The Croatian lawmakers, allegedly,
did not want to compel the
nominal owners to accept compensations instead of getting back the seized apartments; but, obviously, in cases where the
nominal owners agree, the compensations should be granted to them, and the tenantship-right holders should
get the right to cheaply buy these apartments in the same way as the "public",
nationalized, and even some private apartments have also been bought! (See (1) above!) If a tenantship-right holder is denied this right, he is discriminated
against and deprived of his property worth about 50.000 to 100.000 EUR (euros)!
In my case,
the today's nominal owner of the apartment in which I live (who was entered into the land registers after the original-owner's
death in 1987) offered in
November of 2002 to sell the apartment to me at
a price which is near the market value. I wrote immediately to the government
(the Sabor, the Cabinet, the Assembly of the City of Zagreb, and others) and
asked that the State pay about 90 percent of the price, while I should pay about ten percent (just as other tenantship-right
holders had paid for their apartments too).
However, I have only received some answers saying that there was no legal ground for granting the money, although they
would like to help if they could.
But that "legal ground" is just the point! That is just the government's and the lawmakers' fault! The lawmakers should have prescribed such a legal ground, they should have stipulated in the Law on Renting Apartments (1996) that a tenantship-right holder in a
so-called "private occupied apartment" should be allowed to cheaply buy his apartment (for 10 percent of the value, as others
had bought too) in the case
that the nominal owner agrees
to accept the compensation from the State! They have not made such a provision
in the law in 1996, but they can make it now, and they should do it soon! They could have made it at any time since 1996, but they
have been unjustifiably waiting and delaying it for more than six years, up to
However, the Cabinet
has recently prepared a proposal, by which we - i.e.

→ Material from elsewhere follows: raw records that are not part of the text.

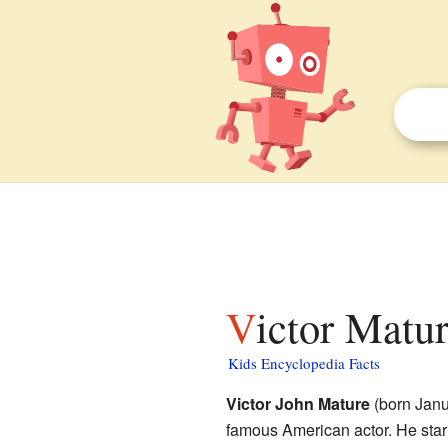
Victor Matur
Kids Encyclopedia Facts
Victor John Mature
(born Janu
famous American actor. He sta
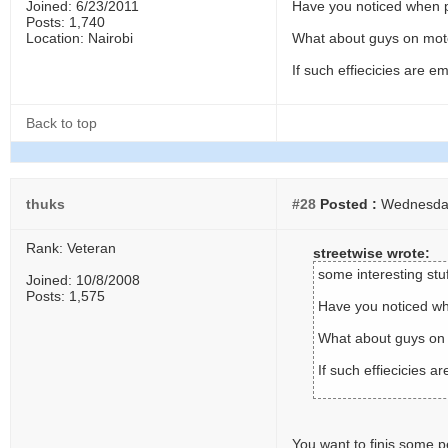
Joined: 6/23/2011
Have you noticed when po
Posts: 1,740
Location: Nairobi
What about guys on moto
If such effiecicies are 
Back to top
thuks
#28
Posted :
Wednesday,
Rank: Veteran
streetwise wrote:
some interesting stuf
Joined: 10/8/2008
Posts: 1,575
Have you noticed whe
What about guys on 
If such effiecicies 
You want to finis some 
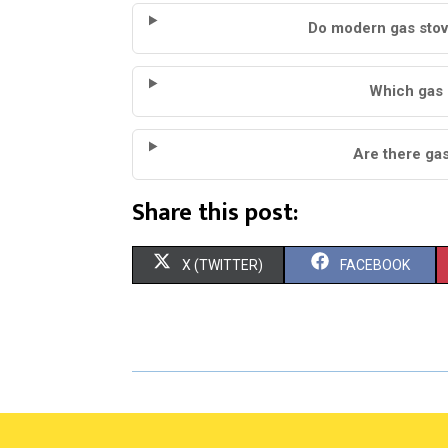
Do modern gas stov
Which gas 
Are there gas 
Share this post:
S
S
X (TWITTER)
FACEBOOK
H
H
A
A
R
R
E
E
O
O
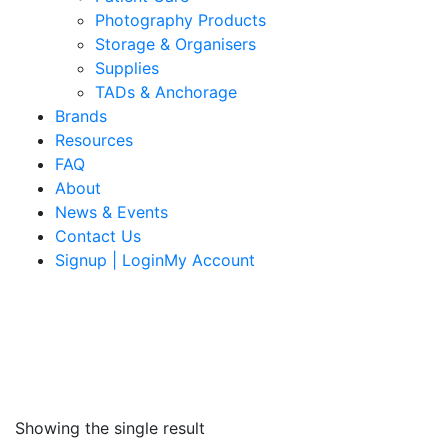
Photography Products
Storage & Organisers
Supplies
TADs & Anchorage
Brands
Resources
FAQ
About
News & Events
Contact Us
Signup | LoginMy Account
Showing the single result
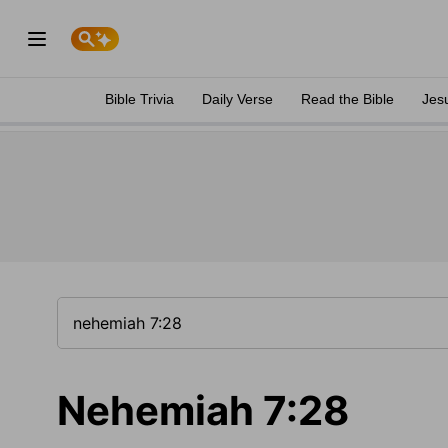
Bible Trivia
Daily Verse
Read the Bible
Jes
Nehemiah 7:28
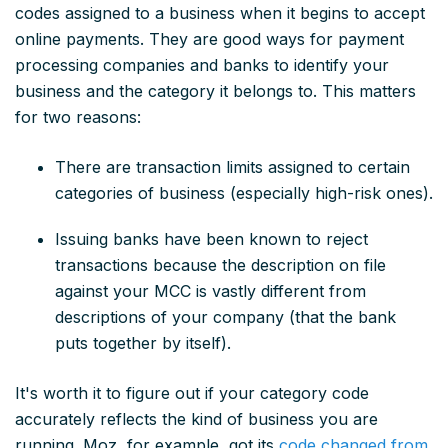
codes assigned to a business when it begins to accept
online payments. They are good ways for payment
processing companies and banks to identify your
business and the category it belongs to. This matters
for two reasons:
There are transaction limits assigned to certain
categories of business (especially high-risk ones).
Issuing banks have been known to reject
transactions because the description on file
against your MCC is vastly different from
descriptions of your company (that the bank
puts together by itself).
It's worth it to figure out if your category code
accurately reflects the kind of business you are
running. Moz, for example, got its
code changed from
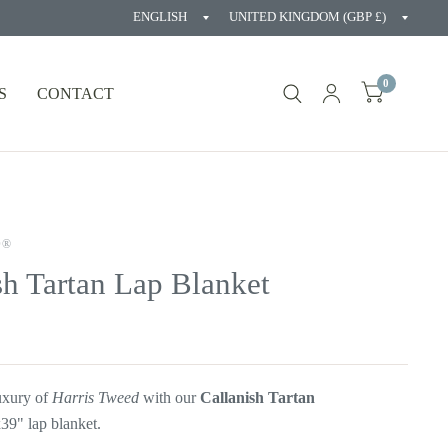
Update
Updat
country/region
countr
0
S
CONTACT
D®
sh Tartan Lap Blanket
luxury of
Harris Tweed
with our
Callanish Tartan
9" lap blanket.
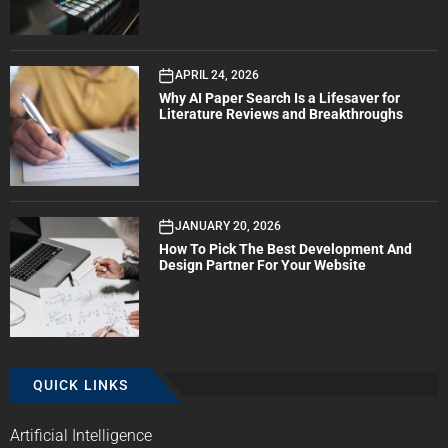
APRIL 24, 2026
Why AI Paper Search Is a Lifesaver for
Literature Reviews and Breakthroughs
JANUARY 20, 2026
How To Pick The Best Development And
Design Partner For Your Website
QUICK LINKS
Artificial Intelligence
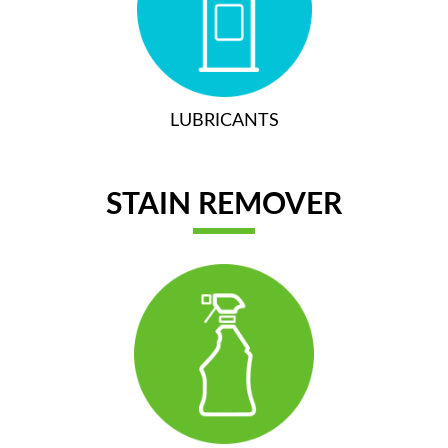
LUBRICANTS
STAIN REMOVER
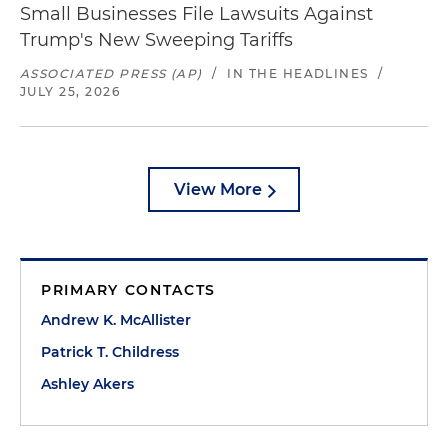
Small Businesses File Lawsuits Against
Trump's New Sweeping Tariffs
ASSOCIATED PRESS (AP)
/
IN THE HEADLINES
/
JULY 25, 2026
View More
PRIMARY CONTACTS
Andrew K. McAllister
Patrick T. Childress
Ashley Akers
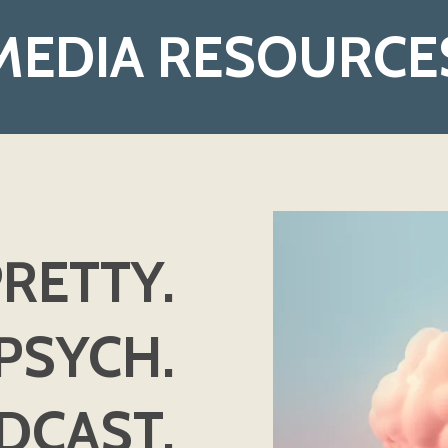
MEDIA RESOURCE
RETTY.
PSYCH.
DCAST.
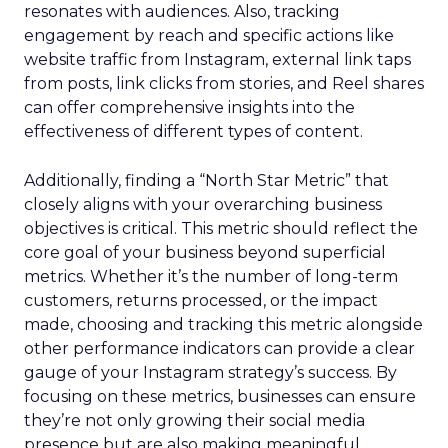
resonates with audiences. Also, tracking
engagement by reach and specific actions like
website traffic from Instagram, external link taps
from posts, link clicks from stories, and Reel shares
can offer comprehensive insights into the
effectiveness of different types of content.
Additionally, finding a “North Star Metric” that
closely aligns with your overarching business
objectives is critical. This metric should reflect the
core goal of your business beyond superficial
metrics. Whether it’s the number of long-term
customers, returns processed, or the impact
made, choosing and tracking this metric alongside
other performance indicators can provide a clear
gauge of your Instagram strategy’s success. By
focusing on these metrics, businesses can ensure
they’re not only growing their social media
presence but are also making meaningful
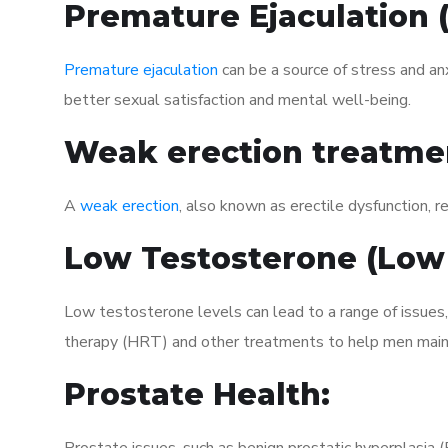
Premature Ejaculation
Premature ejaculation
can be a source of stress and an
better sexual satisfaction and mental well-being.
Weak erection treatme
A
weak erection
, also known as erectile dysfunction, re
Low Testosterone (Low
Low testosterone levels can lead to a range of issues
therapy (HRT) and other treatments to help men maint
Prostate Health:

some 7000 families who are arbitrarily and deliberately chosen to be discriminated
against - should pay for our apartments (if nominal owners agree to sell them) perhaps
five or ten times as much as other tenantship-right holders have paid,
who had obtained the right (by the laws, from 1991 to 1996) to cheaply buy the "social", nationalized, and even some private
apartments (owned by other citizens!)
at the price of about ten percent of the market value! The government and the lawmakers are unjustifiably and unnecessarily discriminating against my family and
myself (and against others too), and they intend to deprive me of more than 100.000 EUR (euros)!